9. The variable permeability permeable pipe design optimization method based on AI simulation technology according to claim 8, characterized in that, The exploration within the simulated 3D geological and hydrological model of the site, through interaction with the environment to obtain new state-action-reward samples, specifically includes: The deep reinforcement learning agent observes the current state, which includes the permeable pipe design parameters of the current iteration step, as well as the key hydrological state variables of the previous simulation read from the site's three-dimensional geological and hydrological simulation model. The agent outputs an action based on its network policy, which is an adjustment vector for the current permeable pipe design parameters; Based on the adjustment vector, the design parameters of the permeable pipe virtual model are modified, and a new, full-duration coupled seepage and stress field numerical simulation calculation is initiated in the three-dimensional geological and hydrological simulation model of the site. From the new simulation results, the updated actual permeability and stress deformation data are extracted, and the water level control compliance rate and drainage capacity satisfaction are recalculated, and the durability constraints are checked. Based on the results of the recalculation and inspection, and combined with the predefined reward function calculation formula, calculate the immediate reward obtained by the current state-action pair; The current state, the action performed, the immediate reward obtained, and the new state entered after performing the action are stored together as a new state-action-reward sample for subsequent network weight updates.
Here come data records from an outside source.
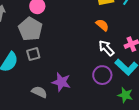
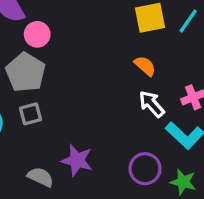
purple circle: (102, 75) -> (145, 169), moved

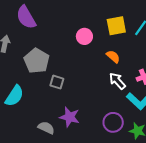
pink circle: (37, 34) -> (84, 36), moved
gray square: (31, 114) -> (57, 82), moved, turned 32

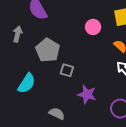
purple star: (70, 117) -> (87, 94), moved

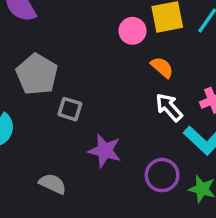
pink circle: (93, 27) -> (133, 31), moved

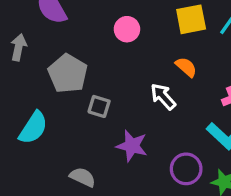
pink circle: (133, 31) -> (127, 29), moved
white arrow: (169, 107) -> (163, 97), moved

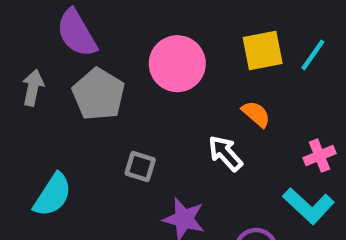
pink circle: (127, 29) -> (177, 64), size x1.6
gray pentagon: (68, 74) -> (99, 94), moved

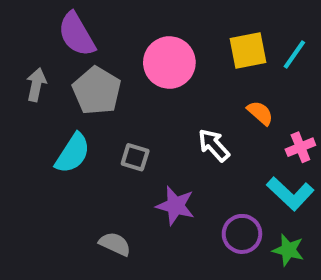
orange semicircle: (256, 114) -> (260, 113), moved
cyan semicircle: (53, 195) -> (73, 153), moved

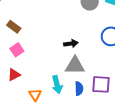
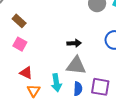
pink square: (17, 50) -> (20, 44), turned -32
red triangle: (14, 75) -> (26, 73), moved, turned 48

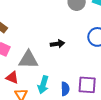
gray triangle: (76, 65) -> (28, 60), moved
cyan arrow: (56, 83) -> (43, 85), turned 30

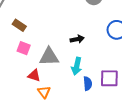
cyan arrow: (43, 85) -> (77, 66), moved

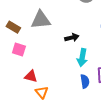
gray triangle: (49, 57) -> (41, 20), moved
cyan arrow: (77, 66) -> (82, 58), moved

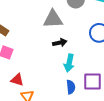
gray triangle: (41, 20) -> (53, 19), moved

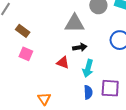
red triangle: (17, 80) -> (63, 63), moved

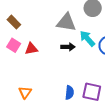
red triangle: (63, 63) -> (31, 49), moved, turned -40
cyan arrow: (88, 68) -> (87, 39), moved, turned 114

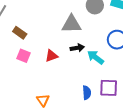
cyan arrow: (87, 39) -> (96, 57), moved
red triangle: (31, 49) -> (51, 56), moved

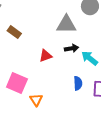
pink square: (23, 56) -> (17, 83), moved, size x1.5
blue semicircle: (87, 93) -> (78, 83), moved

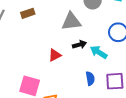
brown rectangle: (14, 32) -> (28, 13), moved, turned -48

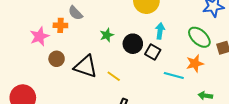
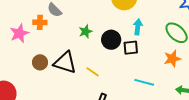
black square: (153, 52) -> (131, 48), turned -35
brown circle: (57, 59) -> (40, 62), moved
cyan line: (174, 76) -> (144, 82), moved

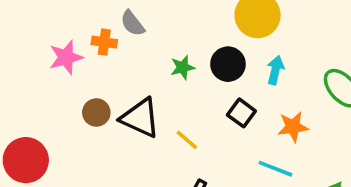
black circle: (111, 40) -> (228, 64), moved
black square: (131, 48) -> (241, 113), moved, turned 35
orange star: (172, 59) -> (293, 127), moved

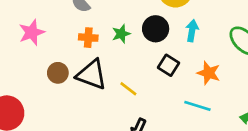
orange cross: (104, 42) -> (88, 38), moved
orange star: (293, 127) -> (209, 73), turned 30

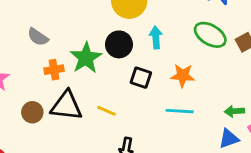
green star: (121, 34) -> (86, 58), size x1.6

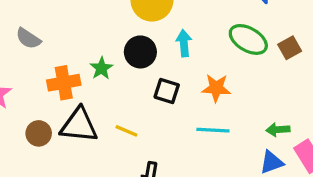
gray semicircle: (38, 37) -> (28, 38), moved
green star: (86, 58) -> (101, 68), size x0.6
orange cross: (54, 70) -> (64, 83), size x1.4

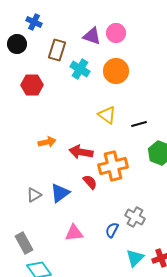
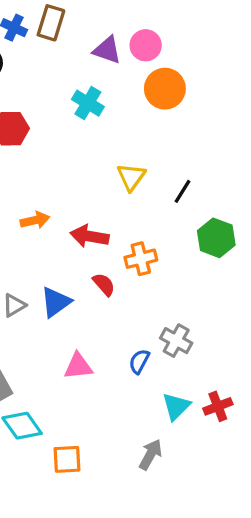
brown rectangle: (57, 50) -> (51, 23), moved
orange circle: (116, 71) -> (165, 89), moved
yellow triangle: (107, 115) -> (131, 177), turned 30
black line: (139, 124) -> (183, 191), turned -42
orange cross: (113, 166) -> (141, 259), size x0.7

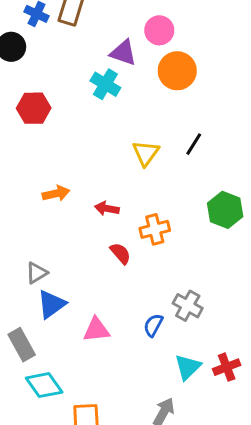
purple triangle: (107, 50) -> (123, 53), moved
black line: (183, 191) -> (194, 144), moved
red arrow: (89, 236) -> (107, 208), size x0.7
blue triangle: (56, 302) -> (52, 304), moved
10. The variable permeability permeable pipe design optimization method based on AI simulation technology according to claim 9, characterized in that, Also includes: The optimized set of permeable pipe design parameters was substituted into the site's three-dimensional geological and hydrological simulation model for verification simulation calculations, specifically including: From the optimized set of permeable pipe design parameters, the design parameter combination with the highest reward function value is selected as the final candidate scheme; A new virtual model of a permeable pipe is completely reconstructed based on the pipe diameter, opening pattern, opening ratio, material composition, and wall thickness parameters defined in the final candidate scheme. The new permeable pipe virtual model is implanted into the original site 3D geological and hydrological simulation model, replacing the original permeable pipe virtual model. Set a longer simulation duration or more stringent hydrological boundary conditions than in the optimization phase, and initiate the final round of coupled seepage and stress field numerical simulation calculations. After the verification simulation calculation is completed, the dynamic change process of the groundwater level, the time series of drainage flow of the permeable pipe, and the stress and strain history data of the permeable pipe throughout its entire life cycle are extracted and used as the basis for the final design verification.